*** Opening Data in this exercise ***

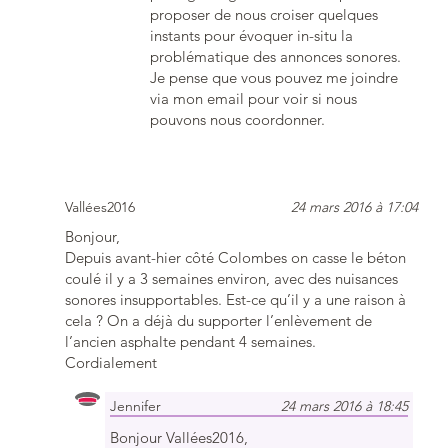
proposer de nous croiser quelques
instants pour évoquer in-situ la
problématique des annonces sonores.
Je pense que vous pouvez me joindre
via mon email pour voir si nous
pouvons nous coordonner.
Vallées2016
24 mars 2016 à 17:04
Bonjour,
Depuis avant-hier côté Colombes on casse le béton
coulé il y a 3 semaines environ, avec des nuisances
sonores insupportables. Est-ce qu’il y a une raison à
cela ? On a déjà du supporter l’enlèvement de
l’ancien asphalte pendant 4 semaines.
Cordialement
Jennifer
24 mars 2016 à 18:45
Bonjour Vallées2016,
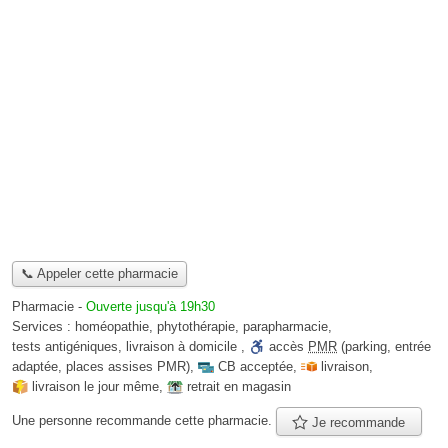
📞 Appeler cette pharmacie
Pharmacie
-
Ouverte jusqu'à 19h30
Services :
homéopathie
,
phytothérapie
,
parapharmacie
,
tests antigéniques
,
livraison à domicile
,
accès
PMR
(parking, entrée
adaptée, places assises PMR)
,
CB acceptée
,
livraison
,
livraison le jour même
,
retrait en magasin
Une personne
recommande
cette pharmacie.
Je recommande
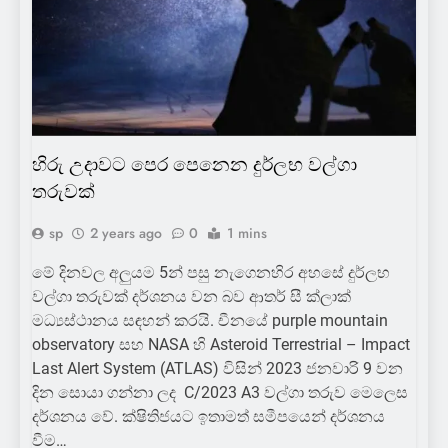
හිරු උදාවට පෙර පෙනෙන දුර්ලභ වල්ගා
තරුවක්
sp
2 years ago
0
1 mins
මේ දිනවල අලුයම 5න් පසු නැගෙනහිර අහසේ දුර්ලභ
වල්ගා තරුවක් දර්ශනය වන බව ආතර් සී ක්ලාක්
මධ්‍යස්ථානය සඳහන් කරයි. චීනයේ purple mountain
observatory සහ NASA හි Asteroid Terrestrial – Impact
Last Alert System (ATLAS) විසින්‌ 2023 ජනවාරි 9 වන
දින සොයා ගන්නා ලද C/2023 A3 වල්ගා තරුව මෙලෙස
දර්ශනය වේ. ක්ෂිතිජයට ඉතාමත්‌ සමීපයෙන්‌ දර්ශනය
වීම…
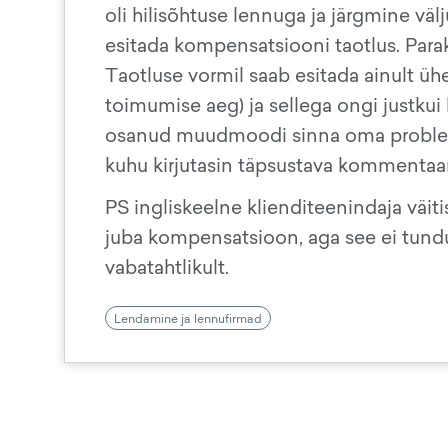
oli hilisõhtuse lennuga ja järgmine väl
esitada kompensatsiooni taotlus. Parak
Taotluse vormil saab esitada ainult 
toimumise aeg) ja sellega ongi justkui k
osanud muudmoodi sinna oma probleemi 
kuhu kirjutasin täpsustava kommentaari
PS ingliskeelne klienditeenindaja väit
juba kompensatsioon, aga see ei tundu
vabatahtlikult.
Lendamine ja lennufirmad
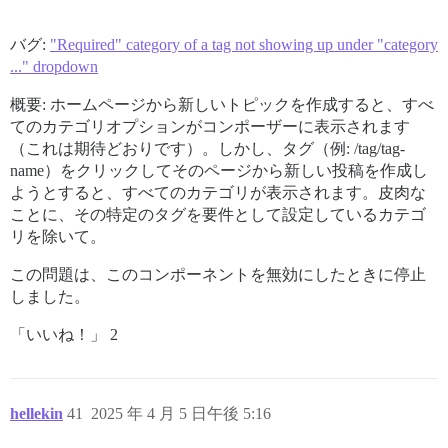
バグ:
"Required" category of a tag not showing up under "category
..." dropdown
概要: ホームページから新しいトピックを作成すると、すべ
てのカテゴリオプションがコンポーザーに表示されます
（これは期待どおりです）。しかし、タグ（例: /tag/tag-
name）をクリックしてそのページから新しい投稿を作成し
ようとすると、すべてのカテゴリが表示されます。皮肉な
ことに、その特定のタグを要件として設定しているカテゴ
リを除いて。
この問題は、このコンポーネントを無効にしたときに停止
しました。
「いいね！」 2
hellekin
41
2025 年 4 月 5 日午後 5:16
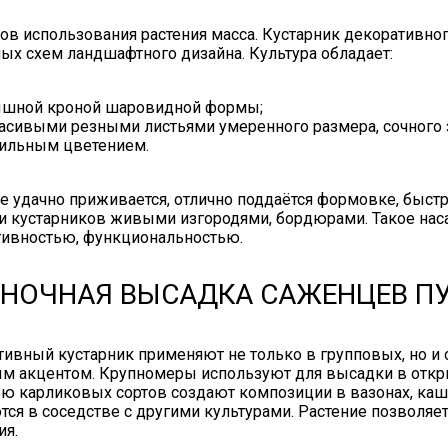
ов использования растения масса. Кустарник декоративно
ых схем ландшафтного дизайна. Культура обладает:
шной кроной шаровидной формы;
асивыми резными листьями умеренного размера, сочного з
ильным цветением.
е удачно приживается, отлично поддаётся формовке, быстр
 кустарников живыми изгородями, бордюрами. Такое наса
тивностью, функциональностью.
НОЧНАЯ ВЫСАДКА САЖЕНЦЕВ П
ивный кустарник применяют не только в групповых, но и 
м акцентом. Крупномеры используют для высадки в откры
ю карликовых сортов создают композиции в вазонах, каш
ся в соседстве с другими культурами. Растение позволя
ия.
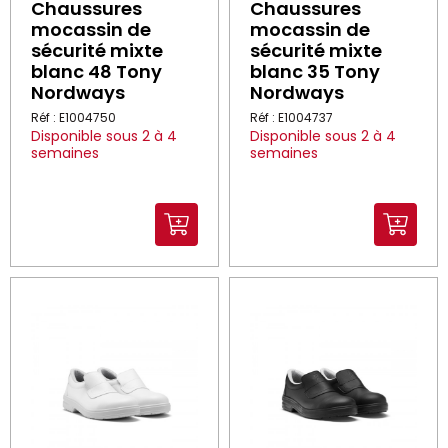
Chaussures
Chaussures
mocassin de
mocassin de
sécurité mixte
sécurité mixte
blanc 48 Tony
blanc 35 Tony
Nordways
Nordways
Réf : E1004750
Réf : E1004737
Disponible sous 2 à 4
Disponible sous 2 à 4
semaines
semaines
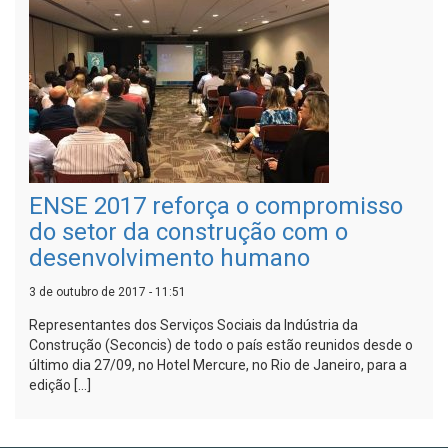
ENSE 2017 reforça o compromisso
do setor da construção com o
desenvolvimento humano
3 de outubro de 2017 - 11:51
Representantes dos Serviços Sociais da Indústria da
Construção (Seconcis) de todo o país estão reunidos desde o
último dia 27/09, no Hotel Mercure, no Rio de Janeiro, para a
edição […]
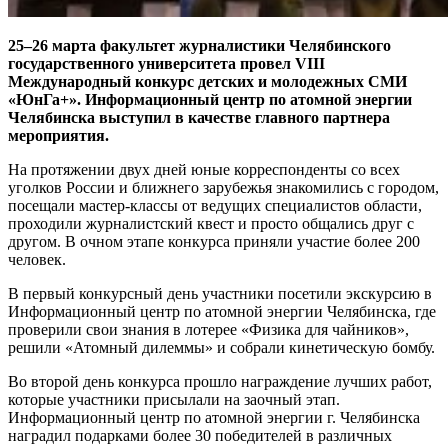
25–26 марта факультет журналистики Челябинского
государственного университета провел VIII
Международный конкурс детских и молодежных СМИ
«ЮнГа+». Информационный центр по атомной энергии
Челябинска выступил в качестве главного партнера
мероприятия.
На протяжении двух дней юные корреспонденты со всех
уголков России и ближнего зарубежья знакомились с городом,
посещали мастер-классы от ведущих специалистов области,
проходили журналистский квест и просто общались друг с
другом. В очном этапе конкурса приняли участие более 200
человек.
В первый конкурсный день участники посетили экскурсию в
Информационный центр по атомной энергии Челябинска, где
проверили свои знания в лотерее «Физика для чайников»,
решили «Атомный дилеммы» и собрали кинетическую бомбу.
Во второй день конкурса прошло награждение лучших работ,
которые участники присылали на заочный этап.
Информационный центр по атомной энергии г. Челябинска
наградил подарками более 30 победителей в различных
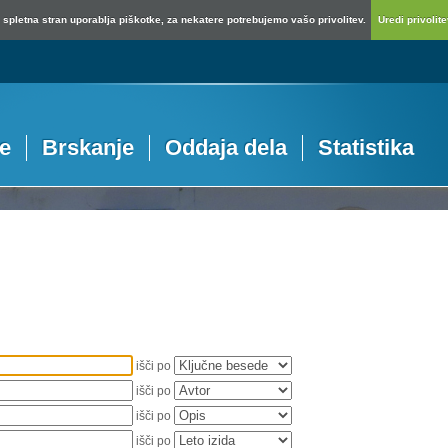
spletna stran uporablja piškotke, za nekatere potrebujemo vašo privolitev.
Uredi privolitev
je
Brskanje
Oddaja dela
Statistika
išči po
išči po
išči po
išči po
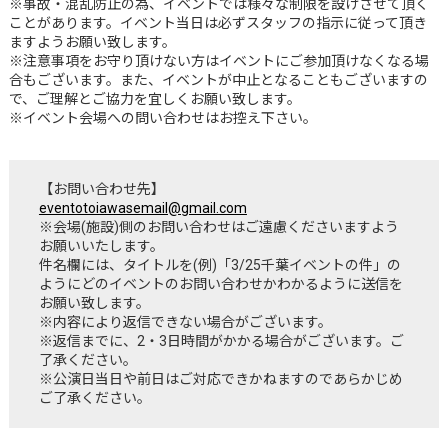
※事故・混乱防止の為、イベントでは様々な制限を設けさせて頂く
ことがあります。イベント当日は必ずスタッフの指示に従って頂き
ますようお願い致します。
※注意事項をお守り頂けない方はイベントにご参加頂けなくなる場
合もございます。また、イベントが中止となることもございますの
で、ご理解とご協力を宜しくお願い致します。
※イベント会場への問い合わせはお控え下さい。
【お問い合わせ先】
eventotoiawasemail@gmail.com
※会場(施設)側のお問い合わせはご遠慮くださいますよう
お願いいたします。
件名欄には、タイトルを(例)「3/25千葉イベントの件」の
ようにどのイベントのお問い合わせかわかるように送信を
お願い致します。
※内容により返信できない場合がございます。
※返信までに、2・3日時間がかかる場合がございます。ご
了承ください。
※公演日当日や前日はご対応できかねますのであらかじめ
ご了承ください。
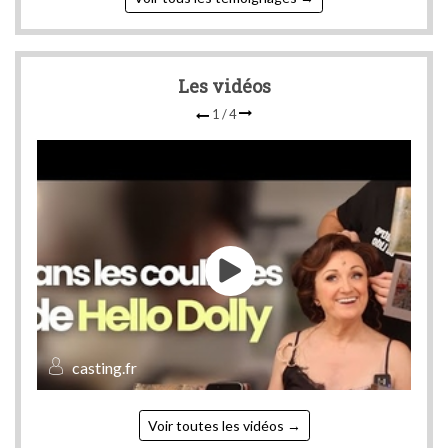
Les vidéos
1
/
4
casting.fr
Voir toutes les vidéos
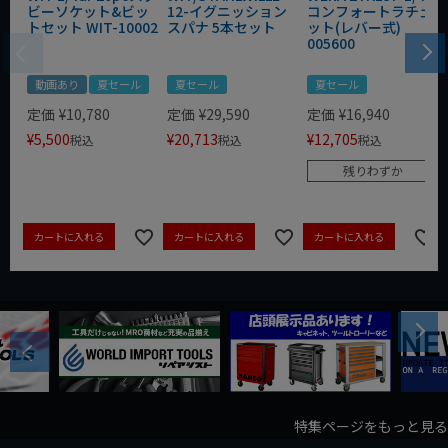
ビーソケット&ビッ
12-イグニッション
コンフォートラチェ
トセット WIT-10002
スパナ 5本セット
ット(レバー式)
005600
動画あり
夏セール
夏セール
夏セール
定価
¥
10,780
定価
¥
29,590
定価
¥
16,940
¥
5,500
¥
20,713
¥
12,705
税込
税込
税込
残りわずか
カートに入れる
カートに入れる
カートに入れる
Next
Previous
特集ページをもっと見る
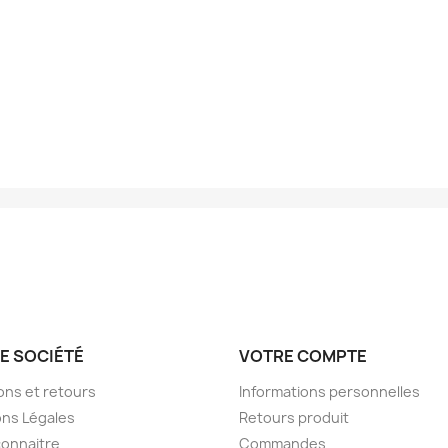
E SOCIÉTÉ
VOTRE COMPTE
sons et retours
Informations personnelles
ns Légales
Retours produit
onnaitre
Commandes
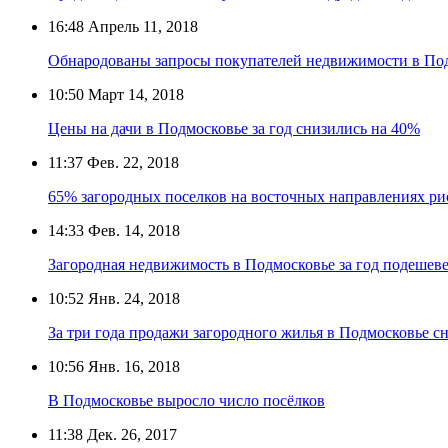
16:48
Апрель 11, 2018
Обнародованы запросы покупателей недвижимости в По
10:50
Март 14, 2018
Цены на дачи в Подмосковье за год снизились на 40%
11:37
Фев. 22, 2018
65% загородных поселков на восточных направлениях ри
14:33
Фев. 14, 2018
Загородная недвижимость в Подмосковье за год подешев
10:52
Янв. 24, 2018
За три года продажи загородного жилья в Подмосковье сн
10:56
Янв. 16, 2018
В Подмосковье выросло число посёлков
11:38
Дек. 26, 2017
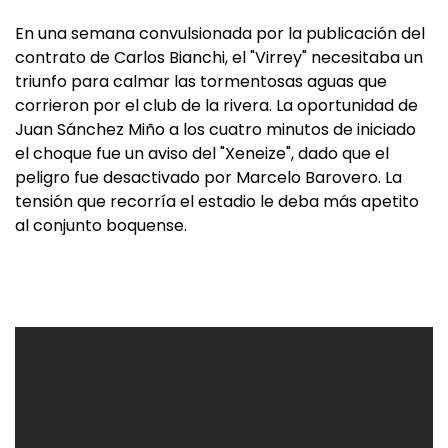
En una semana convulsionada por la publicación del
contrato de Carlos Bianchi, el "Virrey" necesitaba un
triunfo para calmar las tormentosas aguas que
corrieron por el club de la rivera. La oportunidad de
Juan Sánchez Miño a los cuatro minutos de iniciado
el choque fue un aviso del "Xeneize", dado que el
peligro fue desactivado por Marcelo Barovero. La
tensión que recorría el estadio le deba más apetito
al conjunto boquense.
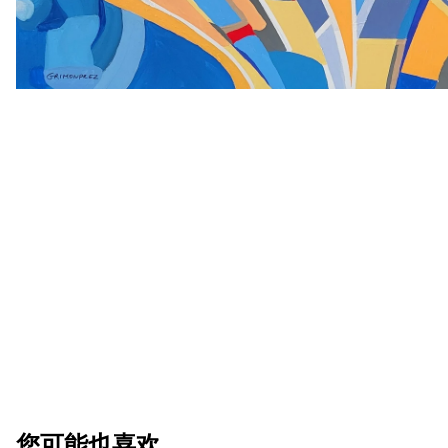
您可能也喜欢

*** Closing Data in this exercise ***

Problem description
Each entry above is to be restated exactly, without its images.

Solution to this problem
proposer de nous croiser quelques
instants pour évoquer in-situ la
problématique des annonces sonores.
Je pense que vous pouvez me joindre
via mon email pour voir si nous
pouvons nous coordonner.
Vallées2016
24 mars 2016 à 17:04
Bonjour,
Depuis avant-hier côté Colombes on casse le béton
coulé il y a 3 semaines environ, avec des nuisances
sonores insupportables. Est-ce qu’il y a une raison à
cela ? On a déjà du supporter l’enlèvement de
l’ancien asphalte pendant 4 semaines.
Cordialement
Jennifer
24 mars 2016 à 18:45
Bonjour Vallées2016,
📞 Appeler cette pharmacie
Pharmacie
-
Ouverte jusqu'à 19h30
Services :
homéopathie
,
phytothérapie
,
parapharmacie
,
tests antigéniques
,
livraison à domicile
,
accès
PMR
(parking, entrée
adaptée, places assises PMR)
,
CB acceptée
,
livraison
,
livraison le jour même
,
retrait en magasin
Une personne
recommande
cette pharmacie.
Je recommande
හිරු උදාවට පෙර පෙනෙන දුර්ලභ වල්ගා
තරුවක්
sp
2 years ago
0
1 mins
මේ දිනවල අලුයම 5න් පසු නැගෙනහිර අහසේ දුර්ලභ
වල්ගා තරුවක් දර්ශනය වන බව ආතර් සී ක්ලාක්
මධ්‍යස්ථානය සඳහන් කරයි. චීනයේ purple mountain
observatory සහ NASA හි Asteroid Terrestrial – Impact
Last Alert System (ATLAS) විසින්‌ 2023 ජනවාරි 9 වන
දින සොයා ගන්නා ලද C/2023 A3 වල්ගා තරුව මෙලෙස
දර්ශනය වේ. ක්ෂිතිජයට ඉතාමත්‌ සමීපයෙන්‌ දර්ශනය
වීම…
oli hilisõhtuse lennuga ja järgmine väl
esitada kompensatsiooni taotlus. Parak
Taotluse vormil saab esitada ainult 
toimumise aeg) ja sellega ongi justkui k
osanud muudmoodi sinna oma probleemi 
kuhu kirjutasin täpsustava kommentaari
PS ingliskeelne klienditeenindaja väit
juba kompensatsioon, aga see ei tundu
vabatahtlikult.
Lendamine ja lennufirmad
バグ:
"Required" category of a tag not showing up under "category
..." dropdown
概要: ホームページから新しいトピックを作成すると、すべ
てのカテゴリオプションがコンポーザーに表示されます
（これは期待どおりです）。しかし、タグ（例: /tag/tag-
name）をクリックしてそのページから新しい投稿を作成し
ようとすると、すべてのカテゴリが表示されます。皮肉な
ことに、その特定のタグを要件として設定しているカテゴ
リを除いて。
この問題は、このコンポーネントを無効にしたときに停止
しました。
「いいね！」 2
hellekin
41
2025 年 4 月 5 日午後 5:16
ов использования растения масса. Кустарник декоративно
ых схем ландшафтного дизайна. Культура обладает:
шной кроной шаровидной формы;
асивыми резными листьями умеренного размера, сочного з
ильным цветением.
е удачно приживается, отлично поддаётся формовке, быстр
 кустарников живыми изгородями, бордюрами. Такое наса
тивностью, функциональностью.
НОЧНАЯ ВЫСАДКА САЖЕНЦЕВ П
ивный кустарник применяют не только в групповых, но и 
м акцентом. Крупномеры используют для высадки в откры
ю карликовых сортов создают композиции в вазонах, каш
ся в соседстве с другими культурами. Растение позволя
ия.
Chaussures
Chaussures
mocassin de
mocassin de
sécurité mixte
sécurité mixte
blanc 48 Tony
blanc 35 Tony
Nordways
Nordways
Réf : E1004750
Réf : E1004737
Disponible sous 2 à 4
Disponible sous 2 à 4
semaines
semaines
ENSE 2017 reforça o compromisso
do setor da construção com o
desenvolvimento humano
3 de outubro de 2017 - 11:51
Representantes dos Serviços Sociais da Indústria da
Construção (Seconcis) de todo o país estão reunidos desde o
último dia 27/09, no Hotel Mercure, no Rio de Janeiro, para a
edição […]
25–26 марта факультет журналистики Челябинского
государственного университета провел VIII
Международный конкурс детских и молодежных СМИ
«ЮнГа+». Информационный центр по атомной энергии
Челябинска выступил в качестве главного партнера
мероприятия.
На протяжении двух дней юные корреспонденты со всех
уголков России и ближнего зарубежья знакомились с городом,
посещали мастер-классы от ведущих специалистов области,
проходили журналистский квест и просто общались друг с
другом. В очном этапе конкурса приняли участие более 200
человек.
В первый конкурсный день участники посетили экскурсию в
Информационный центр по атомной энергии Челябинска, где
проверили свои знания в лотерее «Физика для чайников»,
решили «Атомный дилеммы» и собрали кинетическую бомбу.
Во второй день конкурса прошло награждение лучших работ,
которые участники присылали на заочный этап.
Информационный центр по атомной энергии г. Челябинска
наградил подарками более 30 победителей в различных
spletna stran uporablja piškotke, za nekatere potrebujemo vašo privolitev.
Uredi privolitev
je
Brskanje
Oddaja dela
Statistika
išči po
išči po
išči po
išči po
※事故・混乱防止の為、イベントでは様々な制限を設けさせて頂く
ことがあります。イベント当日は必ずスタッフの指示に従って頂き
ますようお願い致します。
※注意事項をお守り頂けない方はイベントにご参加頂けなくなる場
合もございます。また、イベントが中止となることもございますの
で、ご理解とご協力を宜しくお願い致します。
※イベント会場への問い合わせはお控え下さい。
【お問い合わせ先】
eventotoiawasemail@gmail.com
※会場(施設)側のお問い合わせはご遠慮くださいますよう
お願いいたします。
件名欄には、タイトルを(例)「3/25千葉イベントの件」の
ようにどのイベントのお問い合わせかわかるように送信を
お願い致します。
※内容により返信できない場合がございます。
※返信までに、2・3日時間がかかる場合がございます。ご
了承ください。
※公演日当日や前日はご対応できかねますのであらかじめ
ご了承ください。
Les vidéos
1
/
4
casting.fr
Voir toutes les vidéos
ビーソケット&ビッ
12-イグニッション
コンフォートラチェ
トセット WIT-10002
スパナ 5本セット
ット(レバー式)
005600
動画あり
夏セール
夏セール
夏セール
定価
¥
10,780
定価
¥
29,590
定価
¥
16,940
¥
5,500
¥
20,713
¥
12,705
税込
税込
税込
残りわずか
カートに入れる
カートに入れる
カートに入れる
Next
Previous
特集ページをもっと見る
E SOCIÉTÉ
VOTRE COMPTE
sons et retours
Informations personnelles
ns Légales
Retours produit
onnaitre
Commandes
16:48
Апрель 11, 2018
Обнародованы запросы покупателей недвижимости в По
10:50
Март 14, 2018
Цены на дачи в Подмосковье за год снизились на 40%
11:37
Фев. 22, 2018
65% загородных поселков на восточных направлениях ри
14:33
Фев. 14, 2018
Загородная недвижимость в Подмосковье за год подешев
10:52
Янв. 24, 2018
За три года продажи загородного жилья в Подмосковье сн
10:56
Янв. 16, 2018
В Подмосковье выросло число посёлков
11:38
Дек. 26, 2017
En una semana convulsionada por la publicación del
contrato de Carlos Bianchi, el "Virrey" necesitaba un
triunfo para calmar las tormentosas aguas que
corrieron por el club de la rivera. La oportunidad de
Juan Sánchez Miño a los cuatro minutos de iniciado
el choque fue un aviso del "Xeneize", dado que el
peligro fue desactivado por Marcelo Barovero. La
tensión que recorría el estadio le deba más apetito
al conjunto boquense.
您可能也喜欢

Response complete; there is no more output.